■ Directions for this task ■
Across all the records below, how many lines contain "thay"? Respond with only the number.

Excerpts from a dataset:
%%
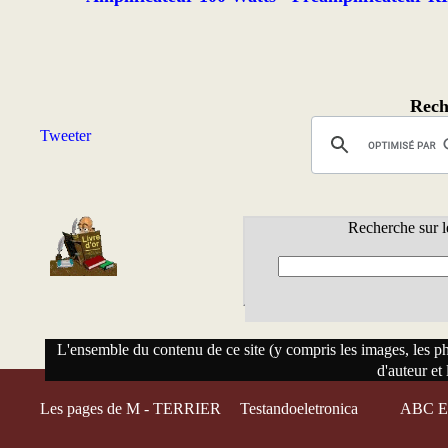
Rech
Tweeter
Recherche sur l
L'ensemble du contenu de ce site (y compris les images, les phot
d'auteur et 
Les pages de M - TERRIER
Testandoeletronica
ABC El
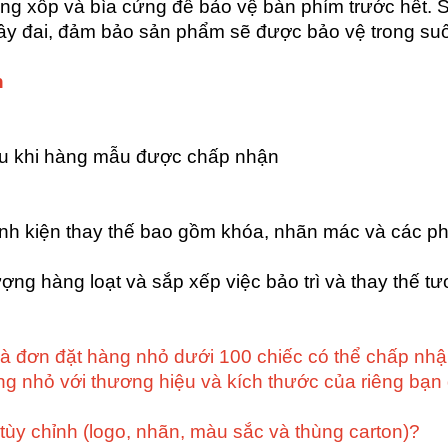
 xốp và bìa cứng để bảo vệ bàn phím trước hết.
ây đai, đảm bảo sản phẩm sẽ được bảo vệ trong suốt
n
au khi hàng mẫu được chấp nhận
(linh kiện thay thế bao gồm khóa, nhãn mác và các ph
ượng hàng loạt và sắp xếp việc bảo trì và thay thế t
Và đơn đặt hàng nhỏ dưới 100 chiếc có thể chấp n
ng nhỏ với thương hiệu và kích thước của riêng bạ
 tùy chỉnh (logo, nhãn, màu sắc và thùng carton)?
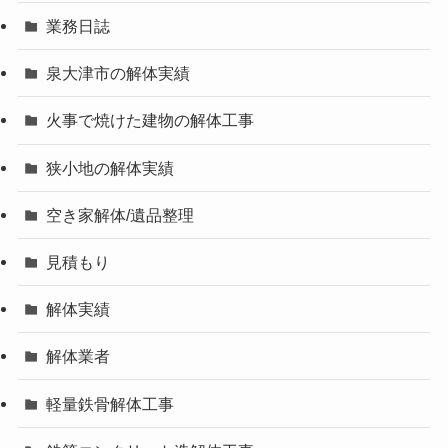
業務日誌
泉大津市の解体実績
火事で焼けた建物の解体工事
狭小地の解体実績
空き家解体/遺品整理
見積もり
解体実績
解体業者
軽量鉄骨解体工事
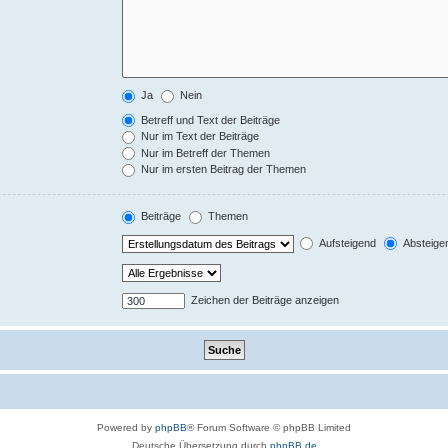
Ja
Nein
Betreff und Text der Beiträge
Nur im Text der Beiträge
Nur im Betreff der Themen
Nur im ersten Beitrag der Themen
Beiträge
Themen
Aufsteigend
Absteige
Zeichen der Beiträge anzeigen
Powered by
phpBB
® Forum Software © phpBB Limited
Deutsche Übersetzung durch
phpBB.de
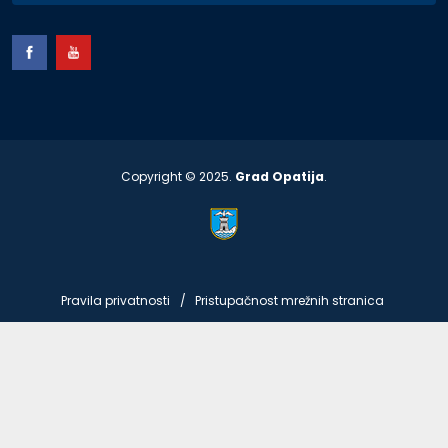
Copyright © 2025.
Grad Opatija
.
Pravila privatnosti
Pristupačnost mrežnih stranica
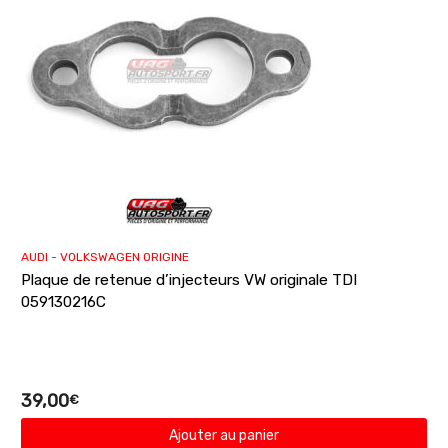
AUDI - VOLKSWAGEN ORIGINE
Plaque de retenue d’injecteurs VW originale TDI
059130216C
39,00
€
Ajouter au panier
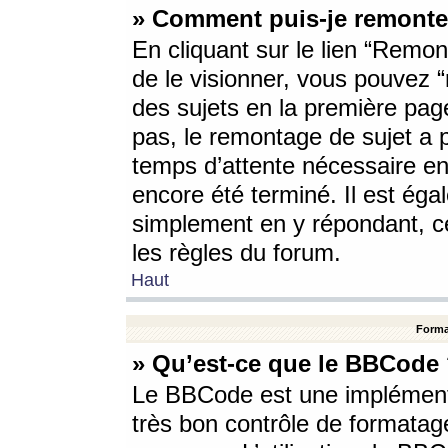
» Comment puis-je remonte
En cliquant sur le lien “Remont
de le visionner, vous pouvez “r
des sujets en la première pag
pas, le remontage de sujet a p
temps d’attente nécessaire en
encore été terminé. Il est éga
simplement en y répondant, c
les règles du forum.
Haut
Forma
» Qu’est-ce que le BBCode
Le BBCode est une implémenta
très bon contrôle de formatage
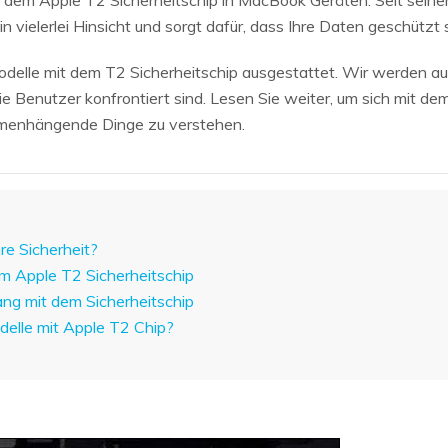
t dem Apple T2 Sicherheitschip in MacBook Geräten. Seit seiner
Wiederherstellung
Wiederherstellung
in vielerlei Hinsicht und sorgt dafür, dass Ihre Daten geschützt 
Alle Produkte ansehen
ZIP-
PPT-
Wiederherstellung
Wiederherstellung
lle mit dem T2 Sicherheitschip ausgestattet. Wir werden au
e Benutzer konfrontiert sind. Lesen Sie weiter, um sich mit d
Email-
PDF-
mmenhängende Dinge zu verstehen.
Wiederherstellung
Wiederherstellung
re Sicherheit?
ALLE FUNKTIONEN ENTDECKEN
em Apple T2 Sicherheitschip
g mit dem Sicherheitschip
elle mit Apple T2 Chip?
%%
■ Response ■
2